Infancias robadas

No paran de sorprenderme las noticias que leo en los periódicos o escucho en la radio a diario, no hacen más que refrendar una hipótesis que le oí a un profesor jubilado en el autobús, que decía algo así como que al mundo le viene grande el siglo actual.
Hoy amanecimos con la muerte de la duquesa de Alba, la pérdida de valor de las acciones del BBVA en la bolsa, lo que arrastró a todo el selectivo español, continuando con que el SR. Mesi se siente defraudado con la directiva que le paga. Bueno, creo recordar que a Cristiano hace algún tiempo también le dio un brote psicótico de estos de tristeza, depresión que creo recordar se le curó a base de talonario.
Pero si hay una noticia que hoy ha llamado mi atención de forma alarmante, es que en la celebración del día de la infancia, se ha puesto en evidencia que cada vez son más los profesores que denuncian acosos y maltratos por padres de los alumnos a los que imparten clases, sobre todo en primaria.
La otra tarde, asistí en Antequera a una magistral conferencia del juez Calatayud, sin saber yo que poco después iba a tener ante mis ojos una noticia que evidenciara lo que él tan claramente nos expuso, y es la total falta de autoridad que los niños ven en sus casas, lo que les ocasiona el carecer de ella también en las aulas y no solo eso, el ir a sus padres con comentarios como “el profesor me tiene manía”, o similares, lo que altera las neuronas de padres y madres, abducidos todavía por aquella que un día dijera eso de “yo por mi hija mato”, y allá que van, con el puño por delante, sin atender a las razones que el docente pueda llegar a argumentar en su favor.
Los que leáis esto y andéis por los taitantos como yo, quizás recordéis con cariño y nostalgia, cuando los niños alborotábamos en las clases de los ochenta, y era cuando el profesor se ausentaba por algo, me acuerdo de las guerras de papelillos e incluso de partidos de fútbol clandestinos en clase, pero cuando el profesor volvía, allí no se escuchaba una mosca, y si a alguno de nosotros se nos ocurría decirle a nuestros padres: “el maestro, que antes los llamábamos así, me ha castigado”, era nuestro padre o madre el que primero decía: algo habrás hecho niño, y luego preguntaba…

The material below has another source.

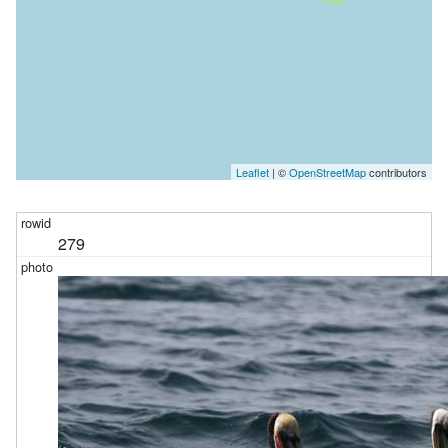
Leaflet
| ©
OpenStreetMap
contributors
279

De todo eso, como os digo, nos habló el juez Calatayud, con muchísima más brillantez de la que estoy poniendo yo en estas palabras, pero la preocupación, venía a ser la misma, una sociedad que camina sin saber adónde, con niños que no juegan al balón porque prefieren divertirse con sus tablets, pequeños a los que robamos sus infancias haciéndoles creer que son mayores y vestigios de un pasado que no es que fuera mejor, pero que quizás sí que tenía cosas buenas que se andan perdiendo.
El equilibrio como en todo, es la solución, y con lo bueno de antaño y lo bueno de ahora, podremos construir un buen futuro.